23 August 2015


Two years ago, I had the amazing opportunity to spend a scholar year (9 months) studying in Ireland. I was still in high school, so I was pretty young and spending a long time away from home was such a challenge for me. Even though I had some hard times while in there, I wouldn't change it for anything and it is by far one of the most amazing experiences I have ever had. 

Let's get into the point of this post. I'll be sharing some pros and cons about studying abroad. All of these are based on my personal experience, but I'll try to be as neutral as possible.


1. It makes you smarten up. When you're "alone" in a country you barely know (that was me) you need to be clever. You have to keep doing the activities you would normally do, the difference is that you are by yourself and it doesn't matter if you're shy or scared: you still have to buy things and go to places, so you better sharpen your wits!

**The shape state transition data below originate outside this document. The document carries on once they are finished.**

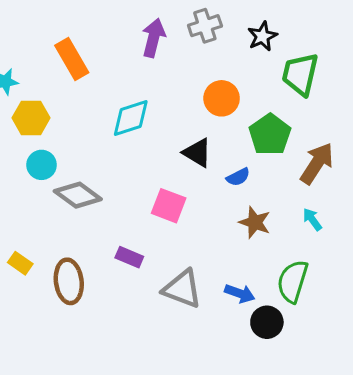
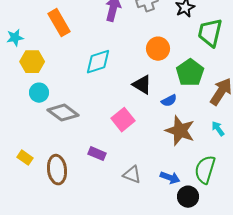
pink square: (169, 206) -> (123, 120), turned 30
brown star: (255, 222) -> (180, 131), size x1.4
gray triangle: (182, 289) -> (132, 175), size x0.7

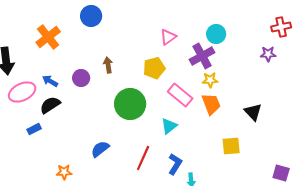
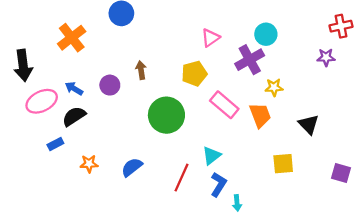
yellow star: (210, 80) -> (274, 87), moved
cyan triangle: (169, 126) -> (212, 156), moved
orange star: (64, 172) -> (89, 164), moved
purple square: (281, 173) -> (341, 173), moved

2. It will teach you the value of money. Unless you're a rich person, you'll have to deal with X€ per month. I wasn't used to this at all, that's why it took me a lot of time to learn how to distribute my money so that I didn't spend it right away. Maybe you'll struggle the first months, but then you'll realise that "the real life" isn't as easy as it seems when you're living with your parents.

3. The amount of things you'll learn is overwhelming. I went to school every day, therefore, I learnt stuff, obviously. However, the most valuable things I learnt weren't in class. I discovered their culture, lifestyle, improved my English... Make sure you keep your mind opened, because you'll need to soak up a lot of information every day. As I said before (point 1), you'll grow as a person, but you won't realise that until you come back.

4. You'll meet amazing people. Whether they are your host family, new friends you've made, the shop assistant or your neighbours, chances are that you'll keep in touch with them. When you are alone in a remote place of the planet you always need somebody to lean on, and I reassure you that you'll find wonderful people with whom you'll become friends forever (as cheesy as it sounds).

5. The overall experience and the memories. I'll go deeper into that at the end of the post, but I just want to mention that you can never go wrong with going to study abroad. 


1. You'll most likely find people from your country. At first you won't think it's a big deal but I would recommend you to stay away from them (not in a bad way): if you want to learn the language and befriend other students it's the best you can do.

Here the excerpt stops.